The Trilateral Commission has indeed been doing good work. You have brought together leading citizens and the best minds to bear on common problems, enjoying each other's company and the concourse of ideas. Above all, you have done so out of the conviction that the United States, Europe, and Japan share an uncommonm destiny, to give the world an unparalleledm example of security, prosperity and harmony.
In recent years, doubts have been raised about our ability to do these great things together.
The problem is not will but confusion, not lack of strength but lack of clarity. Nowhere in our foreign policy is this more obvious than on the issue of human rights.
Let me deal first with the question of whether a concern for human rights is compatible with the pursuit of America's national interest. My answer to this is a resounding "yes." The supreme American national interest is simple and compelling: we want a world hospitable to our society and our common ideals. As a practical matter, our national interest requires us to resist those who would extinguish those ideals and are hostile to our common aspirations. But there is a positive aspect to our national interest that should be stressed. Let us not make the mistake of allowing other peoples to believe that America and the Western world means nothing more than sophisticated technology and the consumer society. From its very beginning, the US has been about life and liberty, not just the pursuit of happiness.
We wish that every people could enjoy the blessings of liberty as we enjoy them. But there are limits to what we can or should do to transform other cultures, customs, and institutions.
At the same time, we confront another aspect of reality, the Soviet Union and its allies -- countries that reject our concepts of human rights -- continue to enlarge their military power and seem increasingly inclined to use their arms to advance their cause.
Unlike the Soviets, we are not going to deprive peoples of their dignity and choice. Nonetheless, we are not prepared to see the world remade by others hostile to our deepest convictions held by civilized societies everywhere. We cannot stand back as if we were an island unto ourselves, observing international aggression from a safe distance. Our resistance to this aggression and our assistance to its victims constitutes a defense of human rights that is at the very basis of our foreign policy and our national interest.
Let us be clear on one issue: the US opposes the violation of human rights by ally or adversary, friend or foe. We are not going to pursue a policy of "selective indignation."
The difficulty here lies not in the fact of violation itself, which must always be opposed, but how to assess the danger of the violation and how best to deal with the violator. We should distinguish between the deprivation of national rights through aggression and the deprivation of personal rights through oppression. The former is an international problem of long standing; the mechanisms for controlling aggression are an imperfect but workable association of military strength, self-interest, and collective security. But the mechanisms for dealing with regimes that oppress their citizens are much more rudimentary and unpredictable. In protesting the offensive domestic actions of a government, we affect the international situation as well. It is a recurrent tragedy of the human condition --and foreign policy -- that the choice of a lesser evil is still very evil. It does little good to remedy the grievances of a few if that brings down worse oppression on the many.

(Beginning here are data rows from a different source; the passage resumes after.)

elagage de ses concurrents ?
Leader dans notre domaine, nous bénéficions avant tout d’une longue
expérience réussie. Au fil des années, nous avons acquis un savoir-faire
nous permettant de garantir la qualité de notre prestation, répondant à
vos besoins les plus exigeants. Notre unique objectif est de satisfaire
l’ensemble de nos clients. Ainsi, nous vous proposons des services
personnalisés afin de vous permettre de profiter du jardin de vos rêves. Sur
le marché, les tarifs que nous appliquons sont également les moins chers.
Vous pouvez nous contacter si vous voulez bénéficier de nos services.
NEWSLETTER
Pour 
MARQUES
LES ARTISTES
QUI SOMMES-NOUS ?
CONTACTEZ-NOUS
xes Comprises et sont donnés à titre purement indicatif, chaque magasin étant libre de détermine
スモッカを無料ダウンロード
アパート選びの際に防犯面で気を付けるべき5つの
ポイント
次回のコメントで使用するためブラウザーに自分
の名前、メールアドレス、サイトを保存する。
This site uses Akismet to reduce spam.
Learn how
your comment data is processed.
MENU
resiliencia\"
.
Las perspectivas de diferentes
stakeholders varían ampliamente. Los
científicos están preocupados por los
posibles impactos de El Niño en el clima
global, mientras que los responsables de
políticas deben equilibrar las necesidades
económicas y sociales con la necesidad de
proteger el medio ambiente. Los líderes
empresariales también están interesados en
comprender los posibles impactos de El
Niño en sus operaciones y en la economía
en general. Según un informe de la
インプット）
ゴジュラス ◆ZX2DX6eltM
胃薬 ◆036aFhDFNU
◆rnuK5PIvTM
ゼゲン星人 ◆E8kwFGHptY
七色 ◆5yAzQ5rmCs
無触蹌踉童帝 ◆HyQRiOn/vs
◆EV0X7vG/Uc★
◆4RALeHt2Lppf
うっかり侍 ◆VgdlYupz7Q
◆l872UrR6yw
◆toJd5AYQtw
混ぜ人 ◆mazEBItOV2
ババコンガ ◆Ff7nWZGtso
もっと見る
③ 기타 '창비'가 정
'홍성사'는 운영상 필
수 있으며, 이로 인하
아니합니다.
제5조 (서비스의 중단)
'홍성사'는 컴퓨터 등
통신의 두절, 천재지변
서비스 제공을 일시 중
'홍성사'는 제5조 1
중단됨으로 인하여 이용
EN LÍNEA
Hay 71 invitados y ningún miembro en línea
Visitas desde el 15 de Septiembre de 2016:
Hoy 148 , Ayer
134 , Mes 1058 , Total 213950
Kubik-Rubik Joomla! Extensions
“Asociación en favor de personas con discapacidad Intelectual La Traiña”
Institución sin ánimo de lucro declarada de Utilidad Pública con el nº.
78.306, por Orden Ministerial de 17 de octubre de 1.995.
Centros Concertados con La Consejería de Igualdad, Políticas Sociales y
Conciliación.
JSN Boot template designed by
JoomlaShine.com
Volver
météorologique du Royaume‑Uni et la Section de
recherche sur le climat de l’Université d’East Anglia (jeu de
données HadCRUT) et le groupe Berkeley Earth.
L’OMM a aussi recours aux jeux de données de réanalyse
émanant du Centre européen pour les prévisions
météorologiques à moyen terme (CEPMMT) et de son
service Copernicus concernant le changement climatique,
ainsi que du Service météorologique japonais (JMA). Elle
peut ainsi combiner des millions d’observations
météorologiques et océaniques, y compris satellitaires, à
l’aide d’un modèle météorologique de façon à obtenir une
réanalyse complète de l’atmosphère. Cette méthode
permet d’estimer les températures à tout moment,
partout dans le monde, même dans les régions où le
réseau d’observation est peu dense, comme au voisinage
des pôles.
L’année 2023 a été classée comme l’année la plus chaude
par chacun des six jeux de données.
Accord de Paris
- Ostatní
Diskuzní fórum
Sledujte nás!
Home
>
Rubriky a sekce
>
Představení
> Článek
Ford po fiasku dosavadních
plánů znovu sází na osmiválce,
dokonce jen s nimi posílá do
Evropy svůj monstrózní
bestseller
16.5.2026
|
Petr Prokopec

The point to be made is that we must be discriminating in our actions with an eye to the source of the violation and the impact of our protest on the violator. We should distinguish between the so-called totalitarian and authoritarian regimes. The totalitarian model unfortunately draws upon the resources of modern technology to impose its will on all aspects of a citizen's behavior. The totalitarian regimes tend to be intolerant at home and abroad, actively hostile to all we represent and ideologically resistant to political change.
The authoritarian regime usually stems from a lack of political or economic development and customarily reserves for itself absolute authority in only a few politically sensitive areas. I am not making a case for the excellence of authoritarian government; I am making the case that such regimes are more likely to change than their totalitarian counterparts. It should be our objective to hold forth ourselves as a model worthy of imitation as that change occurs and to help the evolution of authoritarian government toward a more democratic form.
A very practical question remains: how to advance human rights? This is an issue of both method and purpose, for the way something is done frequently determines whether it is done at all.
Let me put before you a few imperatives for advancing human rights:
The first imperative is to strengthen the US, its allies and friends, the main safeguard against the spread of totalitarian aggression.
Second, we must improve our own example as a society dedicated to justice.
Third, we should adopt a sense of proportion in dealing with violators -- the authoritarian versus the totalitarian regime.
Fourth, and finally, it is imperative that we examine the credentials and programs of the opposition, as well as the government --tends for human rights in the future.
Practically speaking, this means that policy on human rights must be integrated into the sphere of diplomacy, not pursued as if it were the only virtue in a foreign policy of otherwise petty or distasteful acts. We must also develop a balance between private persuasion and public pronouncement. We must care more for results than for rhetoric.